Ya se conocían, aunque su encuentro había sido breve, un rápido interrogatorio al principio de la investigación del caso de Bernice Beauvoir, la sobrina de Rachel. Esta se había mostrado distante y escéptica, pero a Jessica le parecía que todos los blancos ricos eran así. Hacía un mes, Jessica y la anciana se habían saludado con un leve asentimiento de cabeza en el funeral de Stan Beauvoir; pero, ahora, la mujer detuvo sus grandes ojos en los vendajes que la detective llevaba en el cuello y en los brazos, en el moretón que tenía en la cara.
—Tuve un encuentro con un zombi —soltó Jessica.
—¿Eras tú? —Rachel, boquiabierta, la señaló como quien acusa a alguien en un juzgado—. Vi la noticia en el telediario. Te mordió un hombre, ¿no?
—Bueno, ya es agua pasada. Estoy bien —mintió la detective. Al menos tendrían que pasar cuarenta y ocho horas para que recibiera los resultados de las pruebas del VIH y de la hepatitis—. Venga, pongámonos con esto.
La anciana, esbelta, con la elegancia de un pájaro, abrió la puerta de la enorme mansión.
—Bueno, pues esta es —dijo Rachel, como si Jessica no hubiera visto jamás la casa.
En realidad, ambas sabían que Jessica había pasado mucho tiempo allí, sentada con Stan Beauvoir, mirando fotografías de su hija asesinada, escuchando las historias que el hombre le contaba de ella, inspeccionando la habitación de la joven una y otra vez. No era el primer asesinato ocurrido por aquella zona en el que Jessica había trabajado. Recordaba uno a tres manzanas de allí, una disputa por ruidos en el vecindario que se torció terriblemente y acabó en un disparo. Vecino contra vecino. Gente rica muy nerviosa y con armas.
Las dos mujeres se quedaron frente a las escaleras del descomunal vestíbulo. La casa estaba desamueblada y la habían adecentado hacía poco; era evidente por lo limpia y esponjosa que estaba la alfombra y por el aroma a limón.
Jessica metió las manos en los bolsillos.
—No he venido a ver la casa. He venido a decirle que esto es una pérdida de tiempo. Eso no va a pasar.
—Eso ya me lo has dicho por teléfono. —Rachel recorrió el enorme vestíbulo hasta el vasto salón—. «Eso no va a pasar». La cuestión, detective, es que ya ha pasado. Tú eres la beneficiaria. Está en los papeles. Eso es innegable. Stan está muerto, así que no hay marcha atrás, porque él no puede cambiar su última voluntad y yo no voy a llevar el testamento a juicio. ¡Bien sabe Dios que no quiero otra mansión en mi carpeta de propiedades!

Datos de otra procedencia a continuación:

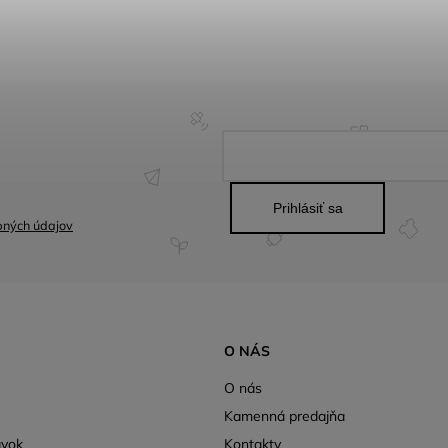
Prihlásiť sa
bných údajov
O NÁS
O nás
Kamenná predajňa
ávok
Kontakty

A Jessica no le quedó más alternativa que seguir a la anciana por el salón, en dirección al porche trasero, mientras hablaba.
—Ahora, eres tú la que tiene que decidir qué hacer con la propiedad. Siempre puedes venderla. Divídela con... —Rachel hizo un gesto despectivo con la mano— con tu compañero. Tira las llaves y lárgate. A mí me da igual. Ahora bien, hasta que no tomes una decisión, esto es problema tuyo, Jessica, y no va a desaparecer sin más.
Las dos mujeres permanecieron un rato en el gigantesco porche, ahora vacío, que daba a la resplandeciente piscina. Los otros dos pisos de la casa se alzaban tras ellas; grandes láminas de cristal y mampostería artística. Jessica suspiró en alto, aunque no había sido su intención hacerlo. Se dirigió al borde del porche, se sentó en él con las piernas colgando sobre el césped recién cortado y se frotó las sienes, que aún le palpitaban.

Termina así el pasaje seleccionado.